Here are two fairly simple examples. The first email systems sent messages as ASCII text. They were simple and could be made fairly secure. Unless there are really dumb bugs in the email program, there is little an incoming ASCII message can do to damage a computer system (we will actually see some attacks that may be possible later in this chapter). Then people got the idea to expand email to include other types of documents, for example, Word files, which can contain programs in macros. Reading such a document means running somebody else’s program on your computer. No matter how much sandboxing is used, running a foreign program on your computer is inherently more dangerous than looking at ASCII text. Did users demand the ability to change email from passive documents to active programs? Probably not, but somebody thought it would be a nifty idea, without worrying too much about the security implications.

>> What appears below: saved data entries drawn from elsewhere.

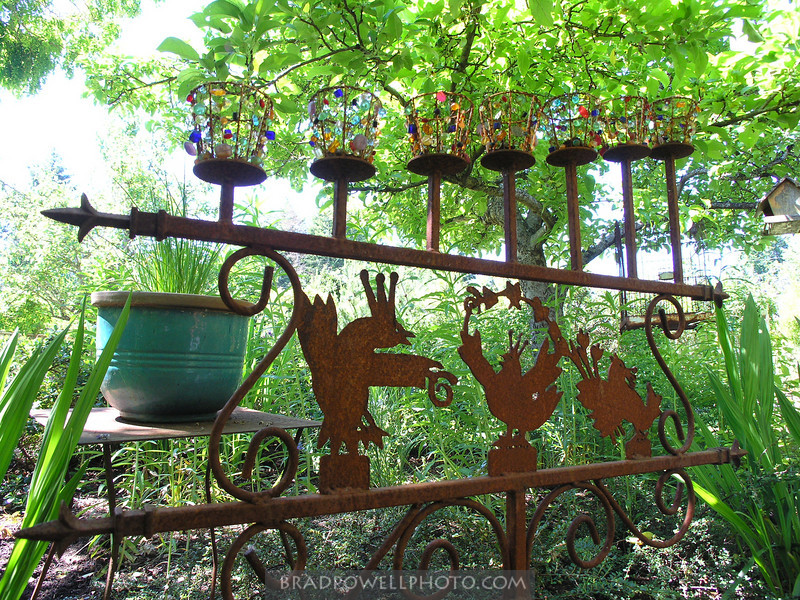 At what (x,y) coordinates should I click in order to perform the action: click on bird art. Please return your answer as a coordinate pair (x, y). Looking at the image, I should click on (356, 356), (518, 394), (617, 410). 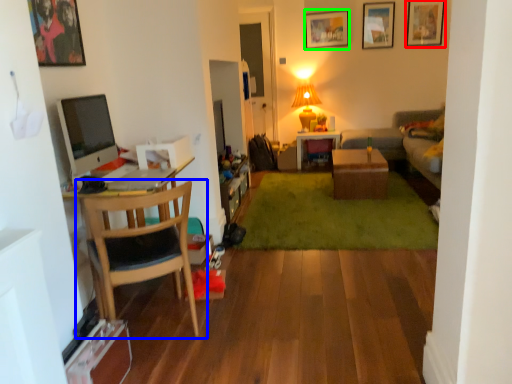 Question: Which object is the farthest from picture frame (highlighted by a red box)? Choose among these: chair (highlighted by a blue box) or picture frame (highlighted by a green box).

Choices:
 (A) chair
 (B) picture frame

Answer: (A) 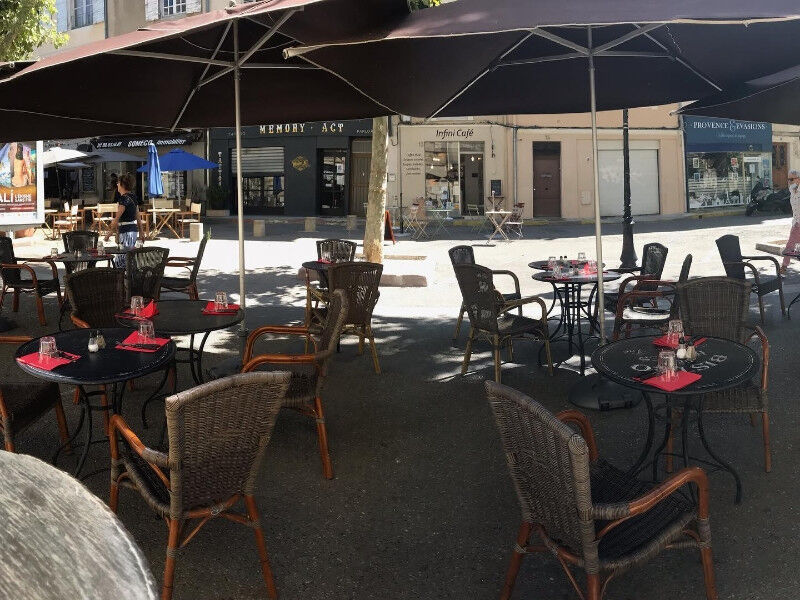 In order to click on napkin in this screenshot , I will do `click(676, 378)`, `click(670, 337)`, `click(54, 356)`, `click(150, 345)`. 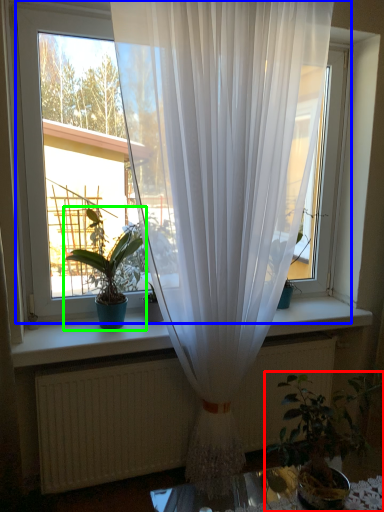 Question: Which object is the closest to the houseplant (highlighted by a red box)? Choose among these: window (highlighted by a blue box) or houseplant (highlighted by a green box).

Choices:
 (A) window
 (B) houseplant

Answer: (B)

The second example is the same thing for Web pages. When the Web consisted of passive HTML pages, it did not pose a major security problem. Now that many Web pages contain programs (such as JavaScript) that the user has to run to view the content, one security leak after another pops up. As soon as one is fixed, another takes its place. When the Web was entirely static, were users up in arms demanding dynamic content? Not that the authors remember, but its introduction brought with it a raft of security problems. It looks like the Vice-President-In-Charge-of-Saying-No was asleep at the wheel.

Actually, there are some organizations that think good security is more important than nifty new features, the military being the prime example. In the following sections we will look some of the issues involved, but they can be summarized in one sentence. To build a secure system, have a security model at the core of the operating system that is simple enough that the designers can actually understand it, and resist all pressure to deviate from it in order to add new features.